─── DATA EXCERPTS
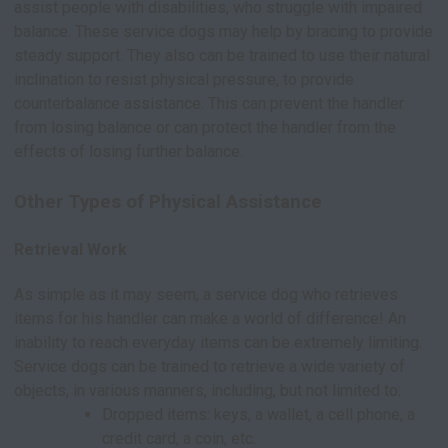
assist people with disabilities, who struggle with impaired
balance. These service dogs may help by bracing to provide
steady support. They also can be trained to use their natural
inclination to resist physical pressure, to provide
counterbalance assistance. This can prevent the handler
from losing balance or can protect the handler from the
effects of losing further balance.
Other Types of Physical Assistance
Retrieval Work
As simple as it may seem, a service dog who retrieves
items for his handler can make a world of difference! An
inability to reach everyday items can be extremely limiting.
Service dogs can be trained to retrieve a wide variety of
objects, in various manners, including, but not limited to:
Dropped items: keys, a wallet, a cell phone, a
credit card, a coin, etc.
──────
**EXERCISE OBJECTIVE**
Identify each line in the records above containing the word "handler"; copy those lines.

**WRITTEN SOLUTION**
counterbalance assistance. This can prevent the handler
from losing balance or can protect the handler from the
items for his handler can make a world of difference! An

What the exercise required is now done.